A `threadDelay` appears to require a lot of memory

Summary

A threadDelay appears to require a lot of memory, relative to other ways of blocking. Context: https://www.reddit.com/r/haskell/comments/13ofj4o/why_threaddelay_is_so_memopry_expensive/

Steps to reproduce

Compile with ghc-9.4.5 -threaded -O2 -Wall Main.hs and run with ./Main +RTS -s

import Control.Concurrent
import Control.Concurrent.STM
import Control.Monad
import System.Mem

main :: IO ()
main = do
  let n = 100_000
  -- make sure to keep all threads alive:
  v <- newEmptyMVar
  t <- newTVarIO 0
  replicateM_ n $ do
    void . forkIO $ do
      atomically $ modifyTVar' t (+1)
      -- !!! Uncomment this to trigger bad behavior !!!
      -- threadDelay 10_000_000
      takeMVar v -- block forever

  atomically $ do
    r <- readTVar t
    when (r < n) retry

  putStrLn "All threads launched and blocking. Pausing"
  threadDelay 10_000_000
  putStrLn "Doing GC"
  performMajorGC -- update statistics. Necessary?
  putStrLn "Done GC. Pause"
  -- did residency change?
  threadDelay 10_000_000
  -- this wakes one thread, but the point is to not have threads die with
  -- BlockedIndefinitely until here
  putMVar v ()

Expected behavior

Running above I see

     104,839,952 bytes maximum residency (8 sample(s))
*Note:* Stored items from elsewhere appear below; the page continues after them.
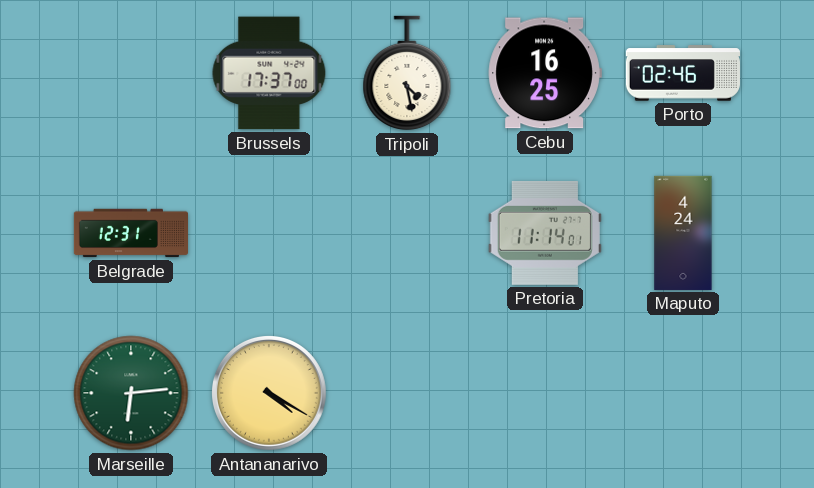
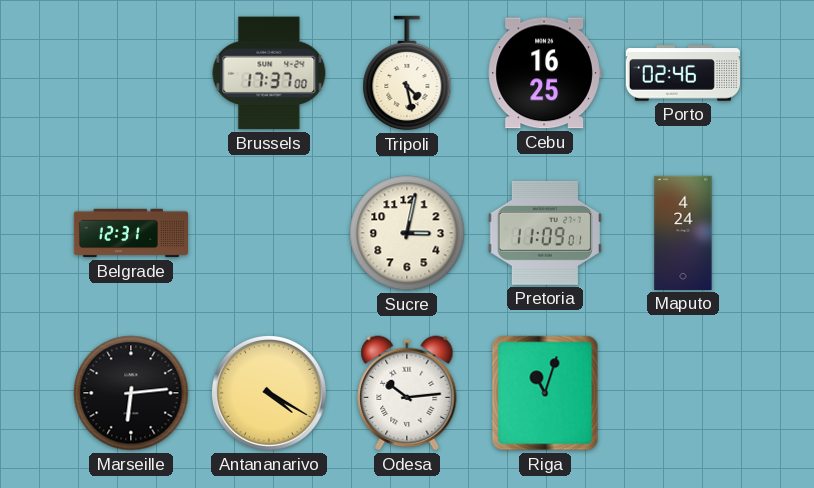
Sucre: none -> 3:02
Pretoria: 11:14 -> 11:09
Marseille dial: green -> black
Odesa: none -> 10:14
Riga: none -> 11:03
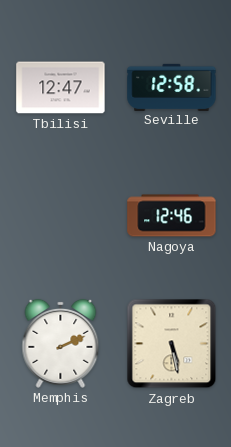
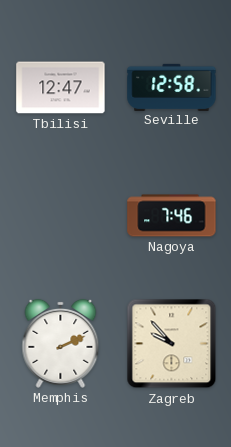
Nagoya: 12:46 -> 7:46
Zagreb: 5:28 -> 9:53
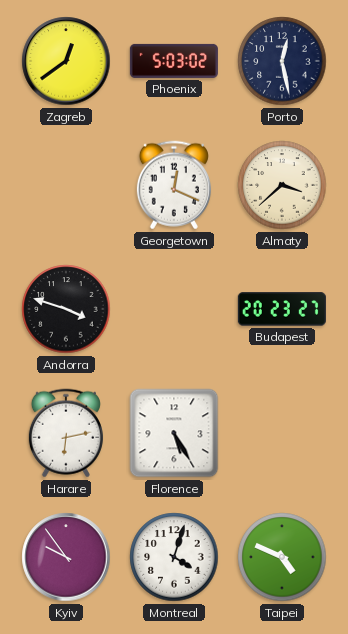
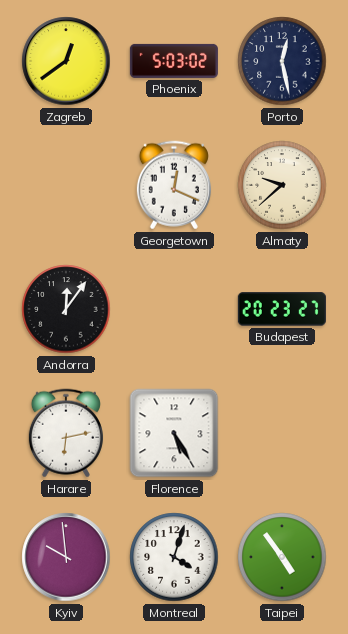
Almaty: 3:38 -> 9:38
Andorra: 3:48 -> 12:06
Kyiv: 9:54 -> 9:59
Taipei: 4:49 -> 4:54
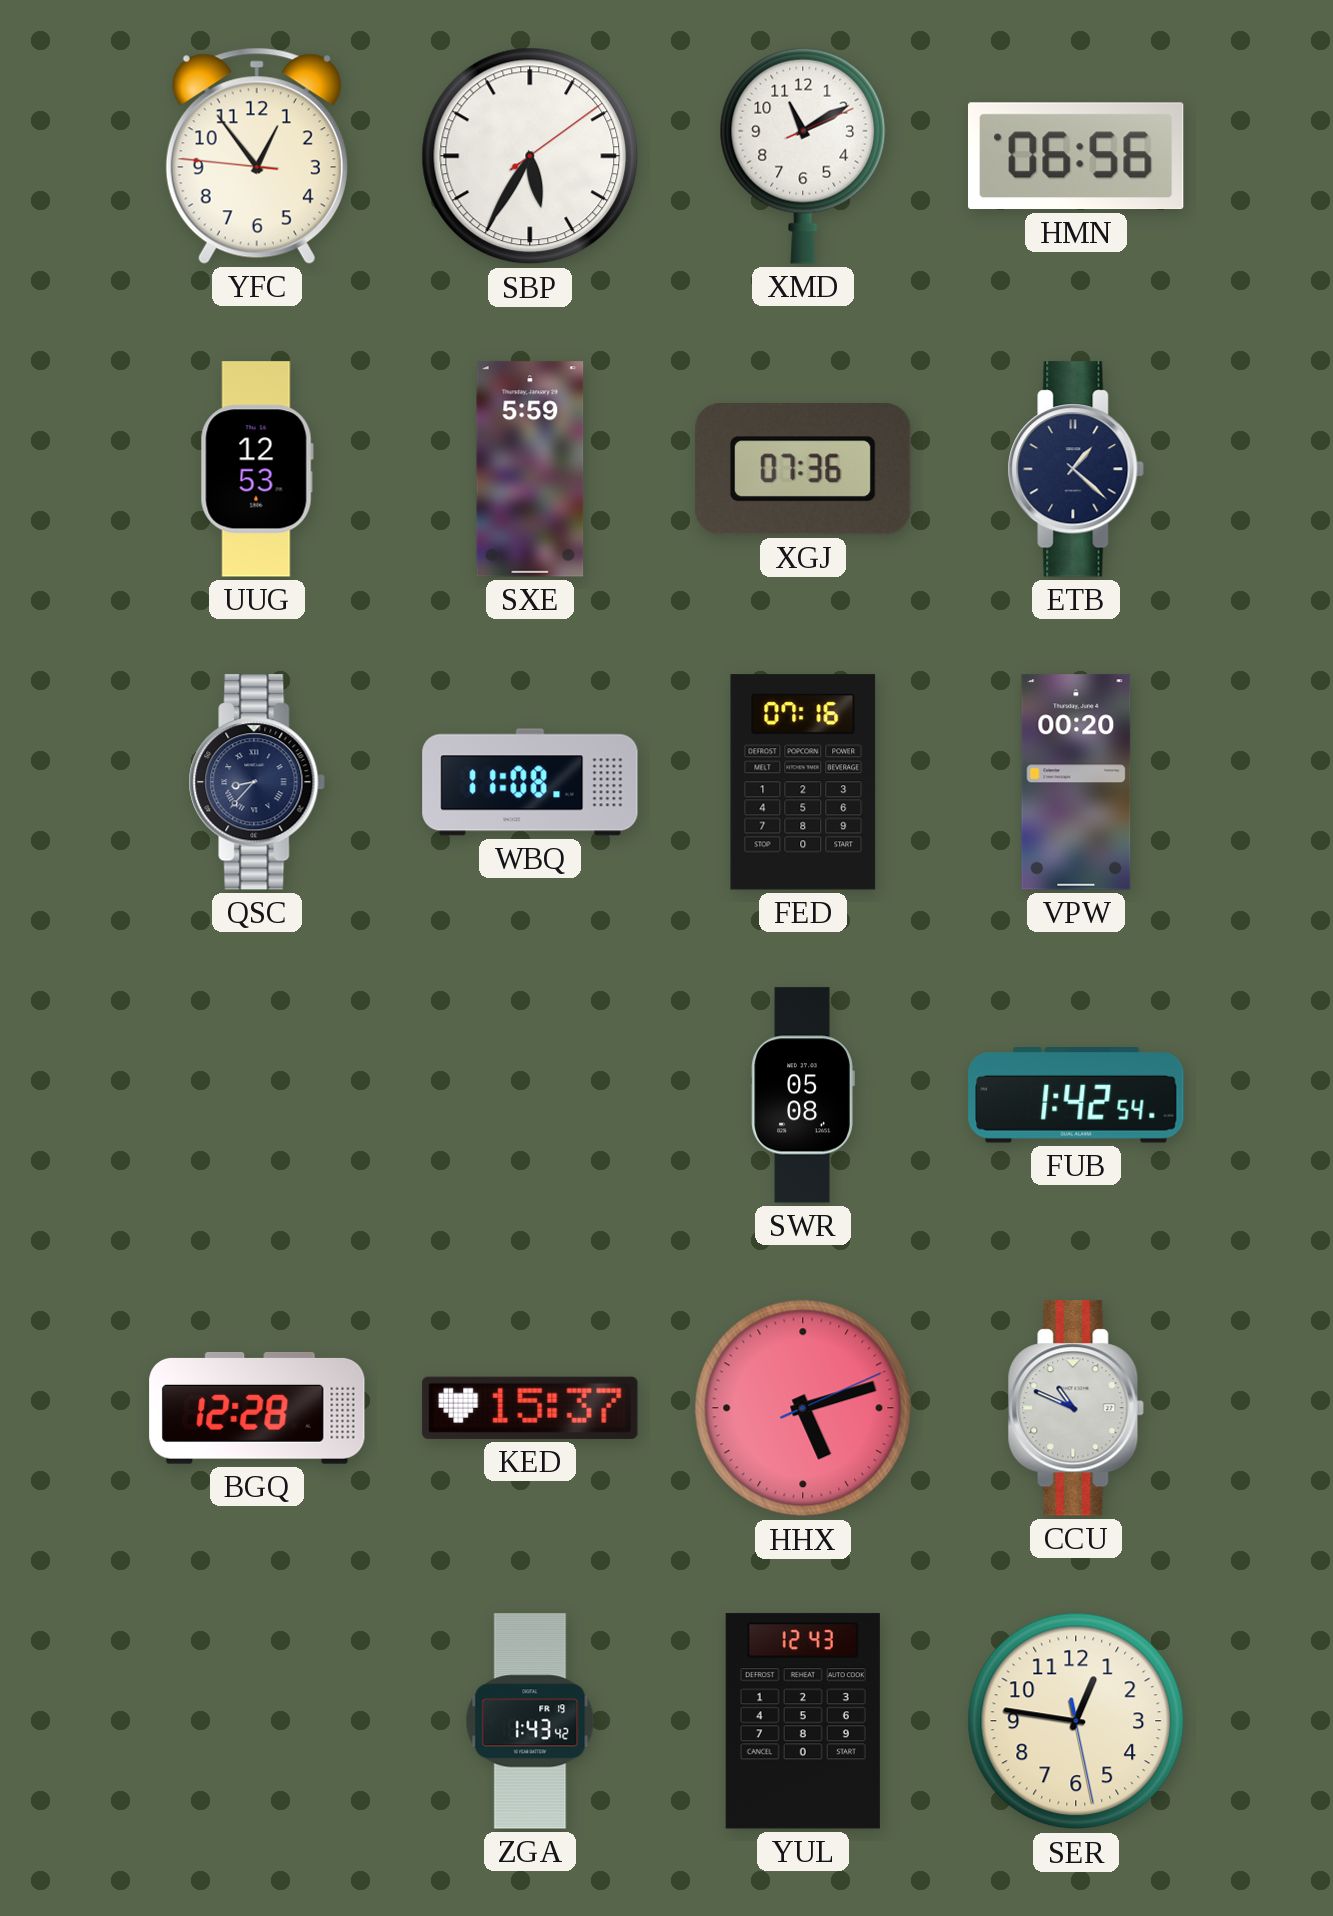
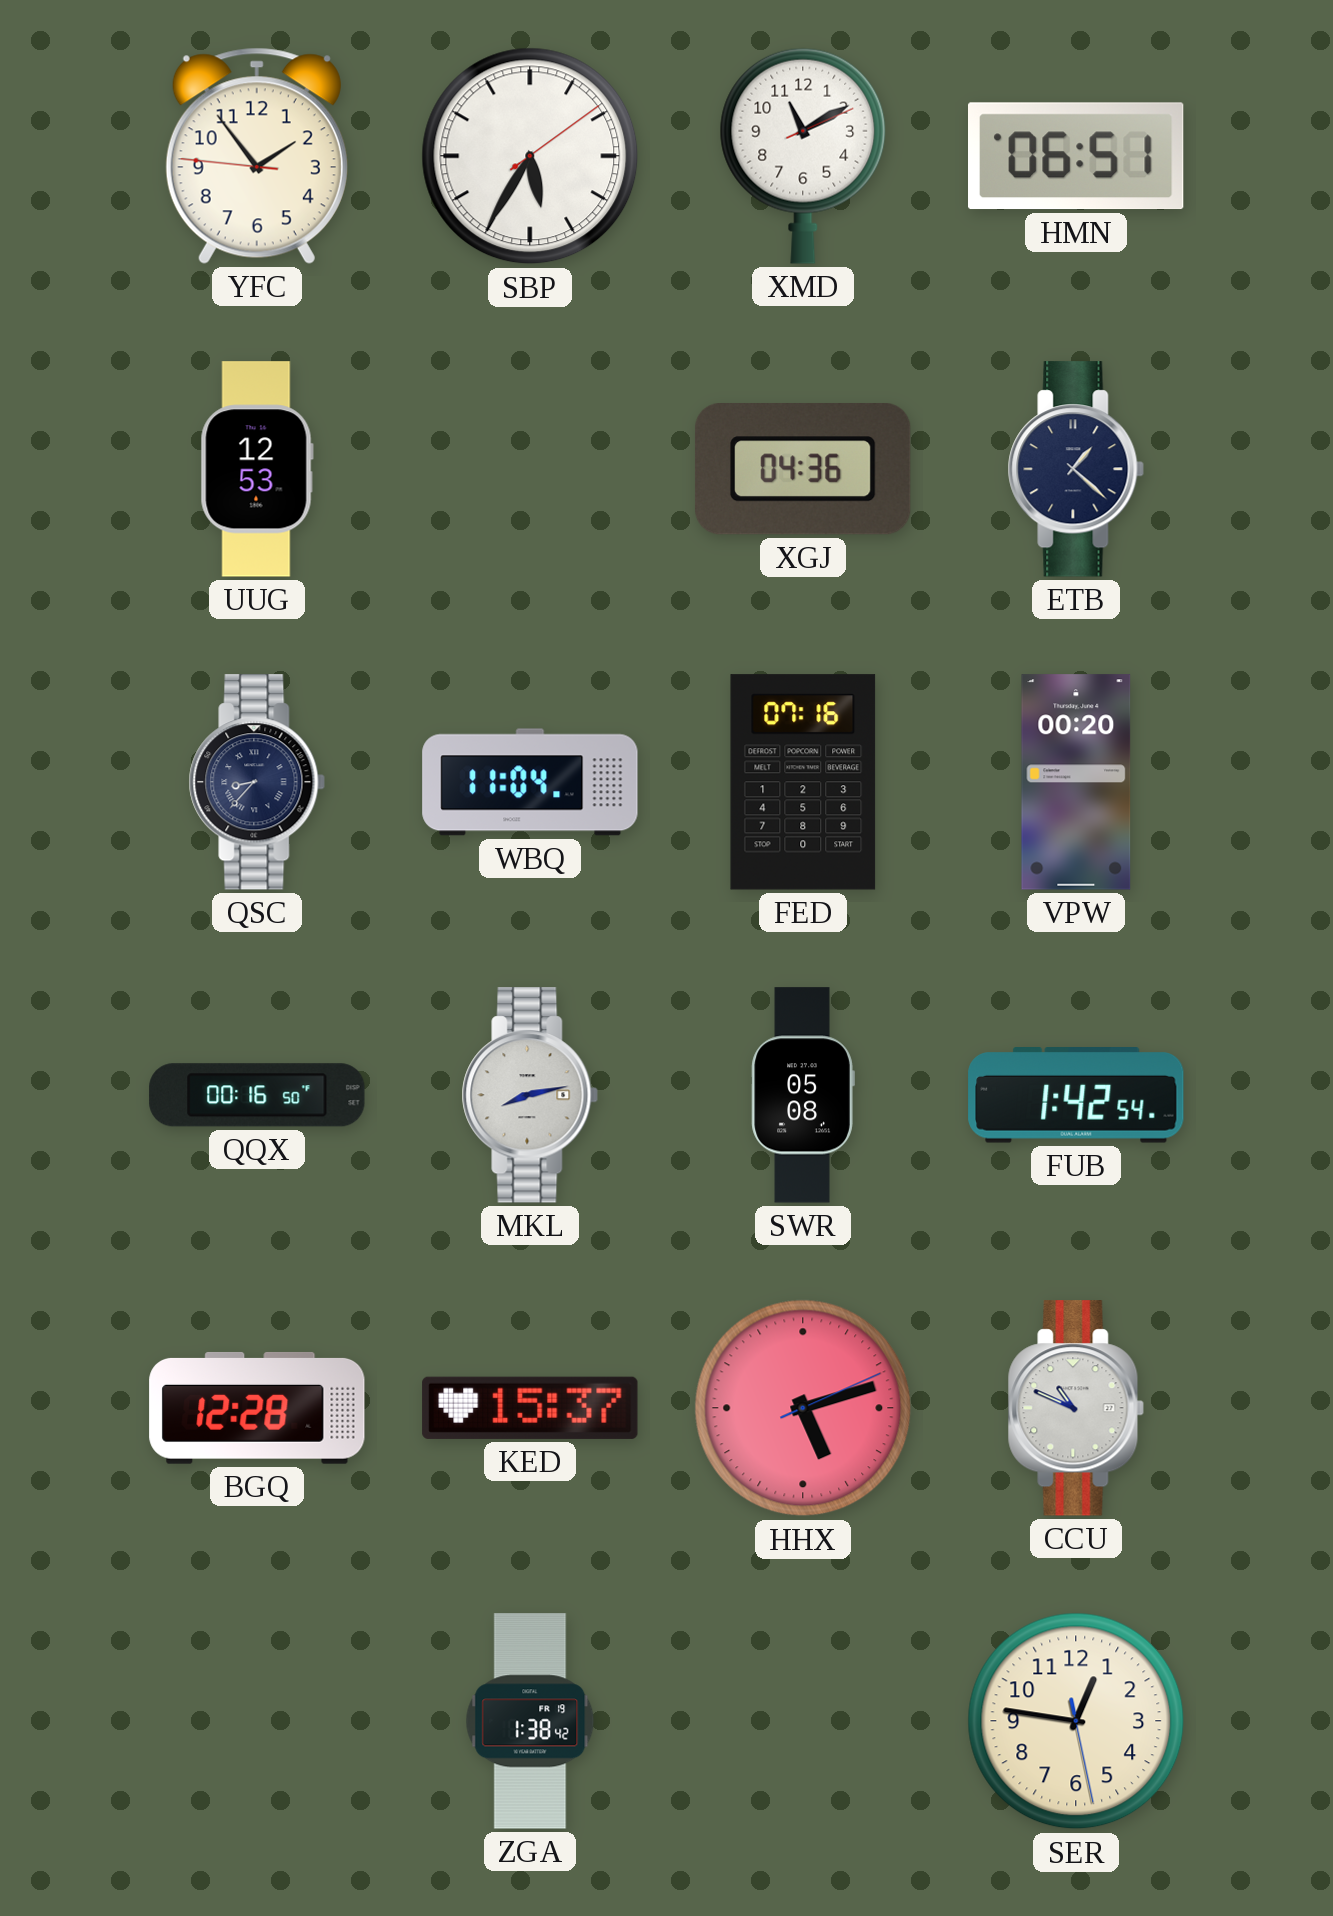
YFC: 12:53 -> 1:53
HMN: 06:56 -> 06:51
SXE: 5:59 -> none
XGJ: 07:36 -> 04:36
WBQ: 11:08 -> 11:04
QQX: none -> 00:16
MKL: none -> 8:13
ZGA: 1:43 -> 1:38
YUL: 12:43 -> none
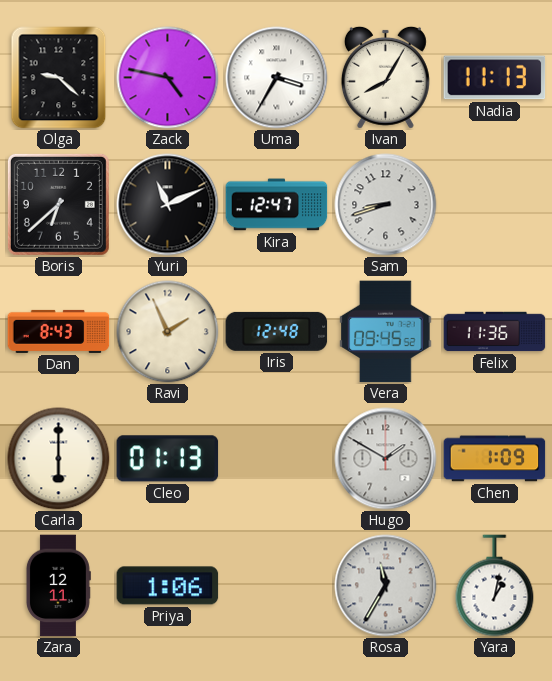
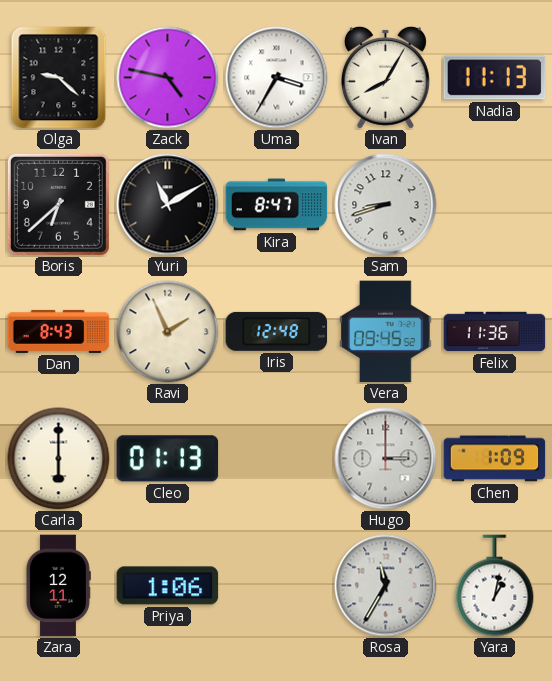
Yuri: 11:11 -> 11:10
Kira: 12:47 -> 8:47
Hugo: 1:50 -> 3:00
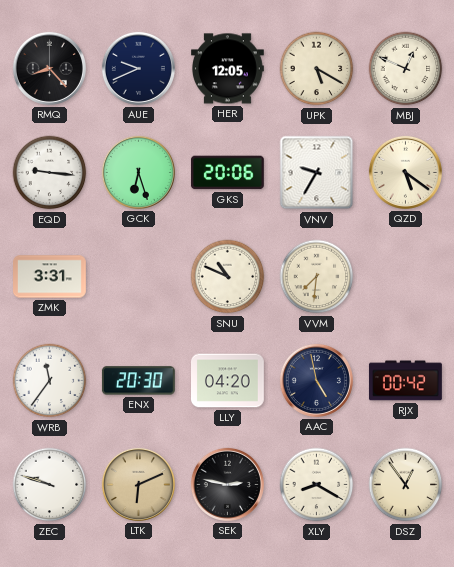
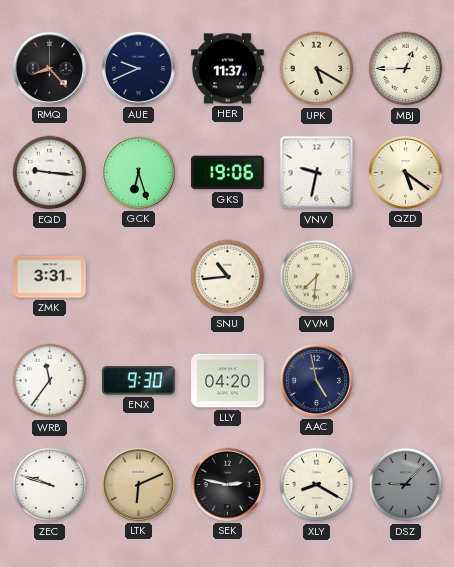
HER: 12:05 -> 11:37
MBJ: 12:49 -> 12:45
GKS: 20:06 -> 19:06
VNV: 9:35 -> 9:32
SNU: 10:49 -> 10:44
ENX: 20:30 -> 9:30
RJX: 00:42 -> none
DSZ: 12:54 -> 9:07
DSZ dial: cream -> grey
which corresponds to expected 1k heap per thread. OS-reported RES is ~250MB which seems in expected range for copying collector (from + to space)

Uncommenting the threadDelay line, however, I see:

     737,888,008 bytes maximum residency (11 sample(s))

and ~700MB OS-reported residency. So that's an extra 4.5K per timer which seems like too much.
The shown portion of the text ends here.